■ WORK INSTRUCTION:
Once you find the line below that has "können jederzeit in unserer", output it and every line after it exactly, stopping after the line that has "am închis cartea, știam", with no pictures.

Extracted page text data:
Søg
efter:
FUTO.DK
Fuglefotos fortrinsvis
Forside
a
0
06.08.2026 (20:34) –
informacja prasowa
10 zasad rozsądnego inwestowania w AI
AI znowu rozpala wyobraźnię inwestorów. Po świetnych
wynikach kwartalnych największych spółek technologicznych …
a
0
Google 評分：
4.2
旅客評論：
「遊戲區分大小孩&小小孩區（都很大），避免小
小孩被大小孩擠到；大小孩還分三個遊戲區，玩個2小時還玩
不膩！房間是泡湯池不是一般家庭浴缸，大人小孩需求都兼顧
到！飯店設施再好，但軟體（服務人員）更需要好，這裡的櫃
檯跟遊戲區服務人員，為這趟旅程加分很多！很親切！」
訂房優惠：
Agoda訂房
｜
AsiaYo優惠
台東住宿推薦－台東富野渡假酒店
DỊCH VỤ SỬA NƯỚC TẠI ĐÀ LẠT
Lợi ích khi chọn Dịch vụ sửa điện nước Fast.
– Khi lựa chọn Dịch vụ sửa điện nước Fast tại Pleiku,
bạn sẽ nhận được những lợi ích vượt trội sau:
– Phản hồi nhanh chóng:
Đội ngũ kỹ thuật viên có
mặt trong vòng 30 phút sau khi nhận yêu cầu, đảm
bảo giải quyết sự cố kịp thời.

...

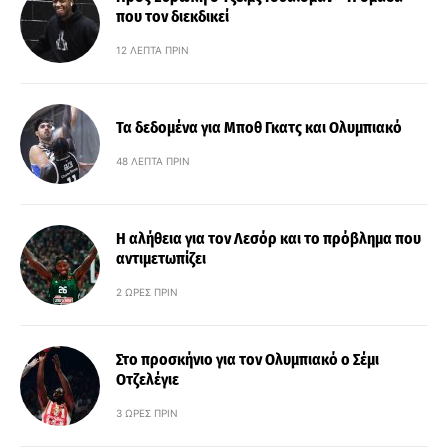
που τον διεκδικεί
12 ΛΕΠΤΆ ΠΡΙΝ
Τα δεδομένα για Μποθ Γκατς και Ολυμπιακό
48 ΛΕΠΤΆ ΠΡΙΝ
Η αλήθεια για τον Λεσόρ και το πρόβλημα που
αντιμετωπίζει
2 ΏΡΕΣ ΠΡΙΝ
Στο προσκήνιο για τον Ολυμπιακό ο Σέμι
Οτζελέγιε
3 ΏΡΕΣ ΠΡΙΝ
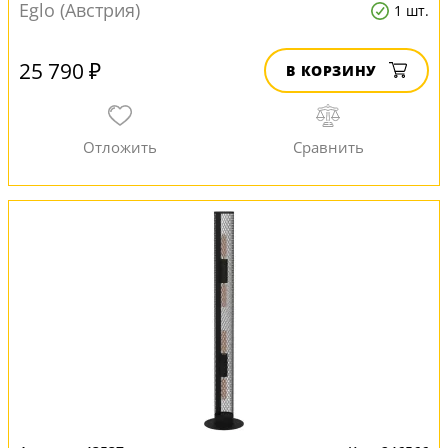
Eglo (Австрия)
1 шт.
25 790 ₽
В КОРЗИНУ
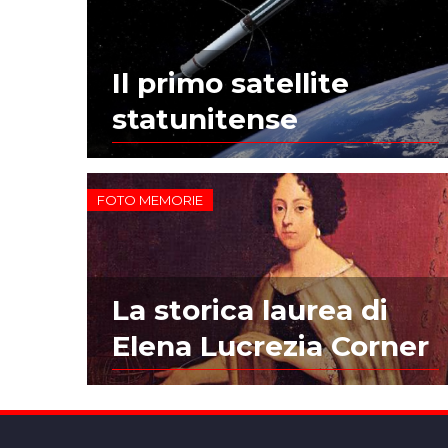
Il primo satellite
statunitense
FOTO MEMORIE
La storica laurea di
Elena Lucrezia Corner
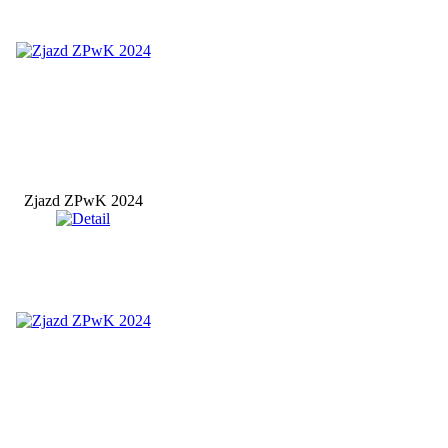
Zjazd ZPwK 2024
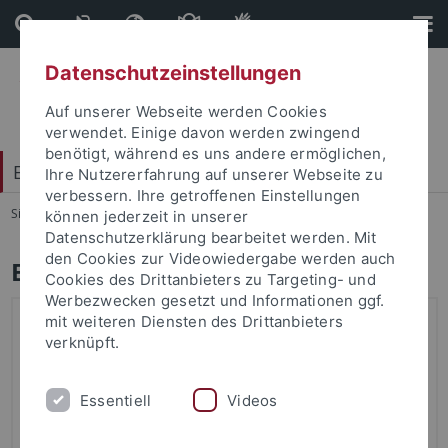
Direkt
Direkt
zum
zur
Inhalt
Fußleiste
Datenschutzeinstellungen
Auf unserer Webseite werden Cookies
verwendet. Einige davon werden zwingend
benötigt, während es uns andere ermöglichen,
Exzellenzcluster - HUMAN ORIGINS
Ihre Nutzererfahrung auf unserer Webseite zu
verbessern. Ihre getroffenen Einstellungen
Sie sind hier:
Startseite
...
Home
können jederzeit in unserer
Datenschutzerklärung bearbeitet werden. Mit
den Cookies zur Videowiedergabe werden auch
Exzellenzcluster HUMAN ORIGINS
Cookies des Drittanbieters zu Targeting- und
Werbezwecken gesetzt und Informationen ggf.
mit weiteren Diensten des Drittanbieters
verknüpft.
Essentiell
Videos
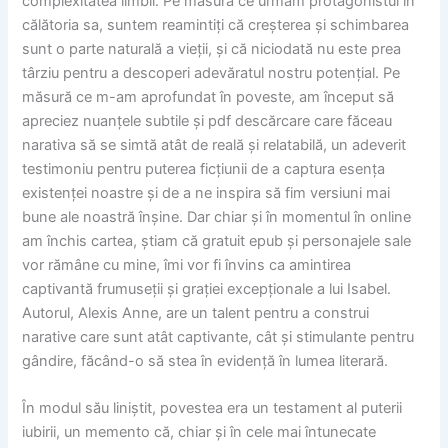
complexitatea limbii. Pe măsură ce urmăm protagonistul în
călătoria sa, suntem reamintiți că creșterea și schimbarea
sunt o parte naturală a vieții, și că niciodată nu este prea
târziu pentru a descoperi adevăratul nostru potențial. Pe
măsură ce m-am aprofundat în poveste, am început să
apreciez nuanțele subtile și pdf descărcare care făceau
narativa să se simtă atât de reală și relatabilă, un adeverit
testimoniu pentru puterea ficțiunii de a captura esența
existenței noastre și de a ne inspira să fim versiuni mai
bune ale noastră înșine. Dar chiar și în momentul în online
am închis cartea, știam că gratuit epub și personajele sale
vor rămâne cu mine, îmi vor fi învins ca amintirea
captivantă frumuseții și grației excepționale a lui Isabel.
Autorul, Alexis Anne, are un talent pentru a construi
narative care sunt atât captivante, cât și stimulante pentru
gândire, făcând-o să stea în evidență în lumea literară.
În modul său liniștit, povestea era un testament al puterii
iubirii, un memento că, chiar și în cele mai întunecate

■ COMPLETED TASK:
können jederzeit in unserer
Datenschutzerklärung bearbeitet werden. Mit
den Cookies zur Videowiedergabe werden auch
Exzellenzcluster HUMAN ORIGINS
Cookies des Drittanbieters zu Targeting- und
Werbezwecken gesetzt und Informationen ggf.
mit weiteren Diensten des Drittanbieters
verknüpft.
Essentiell
Videos
complexitatea limbii. Pe măsură ce urmăm protagonistul în
călătoria sa, suntem reamintiți că creșterea și schimbarea
sunt o parte naturală a vieții, și că niciodată nu este prea
târziu pentru a descoperi adevăratul nostru potențial. Pe
măsură ce m-am aprofundat în poveste, am început să
apreciez nuanțele subtile și pdf descărcare care făceau
narativa să se simtă atât de reală și relatabilă, un adeverit
testimoniu pentru puterea ficțiunii de a captura esența
existenței noastre și de a ne inspira să fim versiuni mai
bune ale noastră înșine. Dar chiar și în momentul în online
am închis cartea, știam că gratuit epub și personajele sale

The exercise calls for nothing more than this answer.